In the 19th century occupations were predominantly agricultural or maritime in nature; about 60% of families in 1831. The census in that year gives a breakdown of the occupations of 134 males 20 years of age or older:
Farmers employing labour 7
Farmers not employing labour 4
Farm labourers or servants 59
Trades or craftsmen 22
Both farming and fishing declined in the last quarter of the century, which no doubt accounts for the quite sharp fall in the population in the 70s and 80s.
Although the overall population peaked around 1871, the number of women was highest that year (456), whereas the male number increased until about 1881 (439), but fell farther by 1901. In that year the total number for men and women (648) was barely higher than that for 1841 (637).
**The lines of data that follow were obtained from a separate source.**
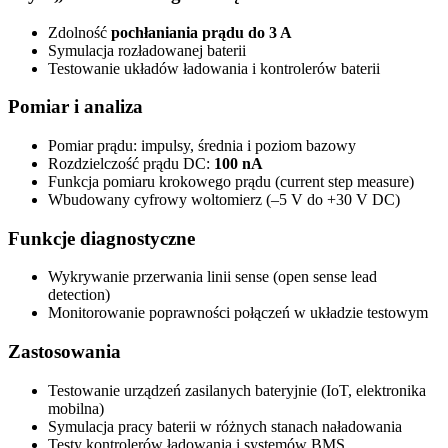
Zdolność
pochłaniania prądu do 3 A
Symulacja rozładowanej baterii
Testowanie układów ładowania i kontrolerów baterii
Pomiar i analiza
Pomiar prądu: impulsy, średnia i poziom bazowy
Rozdzielczość prądu DC:
100 nA
Funkcja pomiaru krokowego prądu (current step measure)
Wbudowany cyfrowy woltomierz (–5 V do +30 V DC)
Funkcje diagnostyczne
Wykrywanie przerwania linii sense (open sense lead
detection)
Monitorowanie poprawności połączeń w układzie testowym
Zastosowania
Testowanie urządzeń zasilanych bateryjnie (IoT, elektronika
mobilna)
Symulacja pracy baterii w różnych stanach naładowania
Testy kontrolerów ładowania i systemów BMS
By 1911 the population had grown again, mainly in Kingsdown.
The information on housing suggests that there may have been some speculative building in the 1860s. However the 1901 figures show 21 houses in occupation and 12 uninhabited - probably the 1871-1891 figures for uninhabited houses overstate the situation. The increase in uninhabited houses between 1901 and 1911 took place in Kingsdown with the building of second homes.
The parish area did not change during this period. The addition of a water area of 110 acres for 1851-1881 is curious, apparently a tidal zone on the beach was included. The small reduction from 1891 is probably due to more accurate surveying.